Sadly, the Technical Director was never able to pull the organisation out of that venus fly trap – the way of working had become a “habit” and no time was spent on coaching the team into the right mindset.

Winding forward a couple of decades, I find myself with an opportunity to demonstrate the benefits of “doing things right”.

A client project required a critical module to be fundamentally reworked.  This particular module had actually been ported from a previous system by an offshore company.  Unfortunately, the module involved a sophisticated interaction with hardware which was not well understood by the offshore company.  What they delivered “worked” but lacked any real code quality.  In fact, the module was written like a “prototype” version despite it being a safety function within a SIL2 system. There were fragments of code that clumsily achieved the necessary function but formulated in an obfuscated way.  The client had attempted to fix a bug with this module but had failed due to the difficulty in understanding how it worked.

We set to work to fix the module.  Firstly we locked in the functional behaviour by creating a set of Unit Tests.  Fortunately, we had excellent domain knowledge for this module and were able to formulate a comprehensive suite of tests.  This was done one function and one Use Case at a time in a backward variation of Test Driven Development (TDD).  Our strategy was to separate out the actual hardware access from the processing element of the module (a good architectural principle). We were able to build stubs and therefore “pretend” to be hardware whilst running on a PC development environment.  These tests were applied to the code base and checked that we adequately captured all of the existing behaviour (including the undesirable bugs).  This test harness was to be our stable ground.

Continuing with the Test Driven Approach we began to refactor the module.  Each single change resulted in the suite of tests being run to confirm that behaviour had not changed.  Occasionally, the refactoring required tests to be created or changed.  The module eventually became understandable and many of the bad code smells removed. We were even able to clearly link the safety requirements to specific code functions making the assessment process smoother.

Having reached the point where the Unit Tests passed on our refactored code, we then formulated a set of integration tests. These were specifically to check that the right hardware interactions occurred and that data/calls to and from this module functioned correctly. This was a structured test in as much as we didn’t want to just plug it in and see if it worked, we wanted to ensure that it initialised correctly, setup its data and that processes got called in the right sequence.

I’ve seen many occasion where Integration tests are just simply a case of running the software.  When (if at the time) it fails the debug cycle begins.  However, that’s incredibly inefficient.  Just like with TDD, if you aim to check each step and a failure occurs then generally you know where the fault lies and you don’t need to spend much time debugging.  Also, just because the software ‘runs’ it doesn’t mean that there are no bugs.  Have a structured plan of integration tests provides a greater chance of finding them.
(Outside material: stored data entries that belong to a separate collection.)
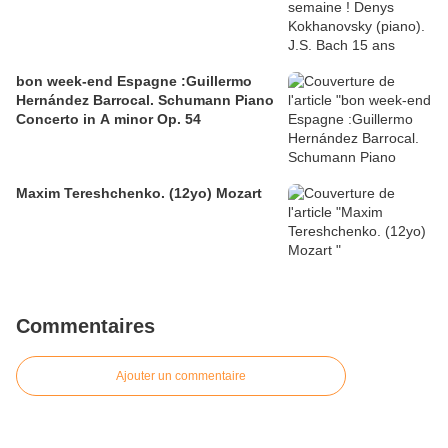
bon week-end Espagne :Guillermo
Hernández Barrocal. Schumann Piano
Concerto in A minor Op. 54
Maxim Tereshchenko. (12yo) Mozart
Commentaires
Ajouter un commentaire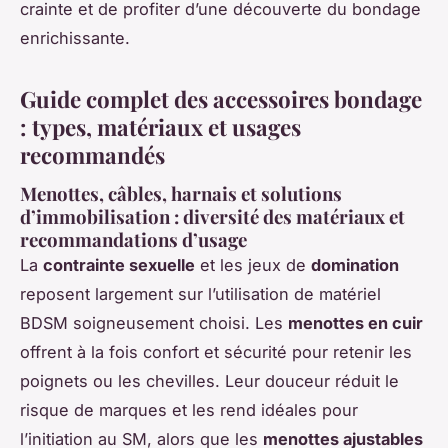
crainte et de profiter d’une découverte du bondage
enrichissante.
Guide complet des accessoires bondage
: types, matériaux et usages
recommandés
Menottes, câbles, harnais et solutions
d’immobilisation : diversité des matériaux et
recommandations d’usage
La
contrainte sexuelle
et les jeux de
domination
reposent largement sur l’utilisation de matériel
BDSM soigneusement choisi. Les
menottes en cuir
offrent à la fois confort et sécurité pour retenir les
poignets ou les chevilles. Leur douceur réduit le
risque de marques et les rend idéales pour
l’initiation au SM, alors que les
menottes ajustables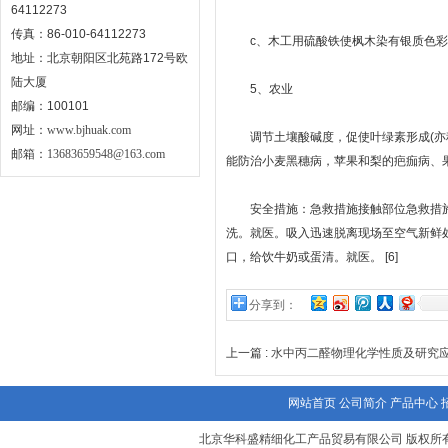
64112273
传真：86-010-64112273
c、木工用硫酸铁使枫木染有银质色彩
地址：北京朝阳区北苑路172号欧
陆大厦
5、农业
邮编：100101
网址：
www.bjhuak.com
调节土壤酸碱度，促使叶绿素形成(亦称
邮箱：
13683659548@163.com
能防治小麦黑穗病，苹果和梨的疤痂病、
安全措施：急救措施接触部位急救措施
洗。就医。吸入迅速脱离现场至空气新鲜
口，给饮牛奶或蛋清。就医。 [6]
分享到：
上一篇 :
水中丙二醛物理化学性质及研究
网站首页
公司简介
产品中心
北京华科盛精细化工产品贸易有限公司 版权所有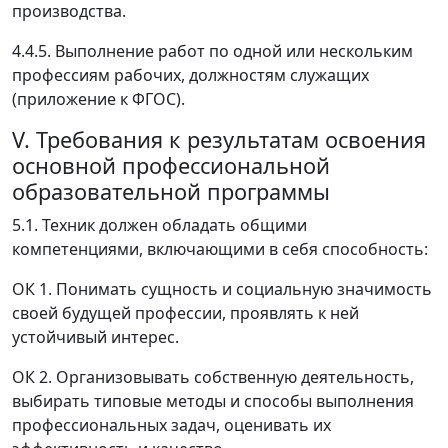
производства.
4.4.5. Выполнение работ по одной или нескольким
профессиям рабочих, должностям служащих
(приложение к ФГОС).
V. Требования к результатам освоения
основной профессиональной
образовательной программы
5.1. Техник должен обладать общими
компетенциями, включающими в себя способность:
ОК 1. Понимать сущность и социальную значимость
своей будущей профессии, проявлять к ней
устойчивый интерес.
ОК 2. Организовывать собственную деятельность,
выбирать типовые методы и способы выполнения
профессиональных задач, оценивать их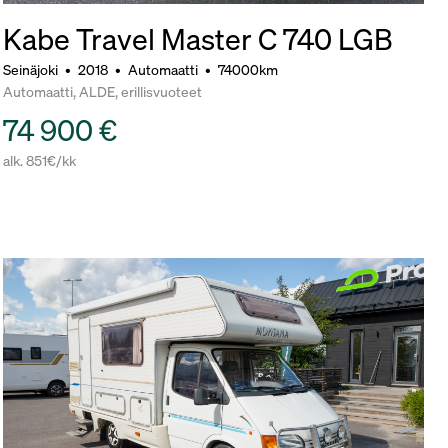
Kabe Travel Master C 740 LGB
Seinäjoki
•
2018
•
Automaatti
•
74000km
Automaatti, ALDE, erillisvuoteet
74 900 €
alk. 851€/kk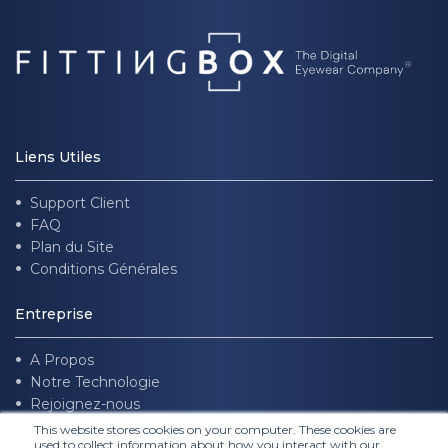
Liens Utiles
Support Client
FAQ
Plan du Site
Conditions Générales
Entreprise
A Propos
Notre Technologie
Rejoignez-nous
This website stores cookies on your computer. These cookies are
used to collect information about how you interact with our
Fortunately, on our first Integration test we found a bug.  This test was checking that the initialisation occurred but one of the modules public functions was being called at the same time.  This was quickly fixed, the Unit test rerun and Integration continued.  These structured tests took less than half a day to complete but at the end of it we were confident that the system operated correctly.

Our last step was to perform a System Test. It’s important at this point to distinguish the different levels of testing. Unit Testing is aiming to remove the bugs associated with logical and functional behaviour.  Integration Testing is aiming to remove the problems with interacting with other bits of software/system such as missing or malformed data being passed. Finally, System testing is checking the performance of the system including whether it meets the timing constraints and whether it delivers the whole system behaviour.

I like to look at these as sieving the software for bugs – you are progressively removing problems. If you fail to undertake one of these levels of testing ( and the classic is to leave it all to a system test) then you can expect to spend a very long time testing and debugging.  This is because debugging on system test is generally very slow and lacks the granularity of control needed to ensure an adequate test.

Following this approach meant the module was refactored, fixed and tested rapidly. More importantly, other than one integration test that failed, the software worked perfectly on the final system, i.e. “First Time” and is still running without problem.

What this shows is that the investment in following best practise in testing really does pay off.  Making this a habit means that projects will get delivered on time and in budget more often.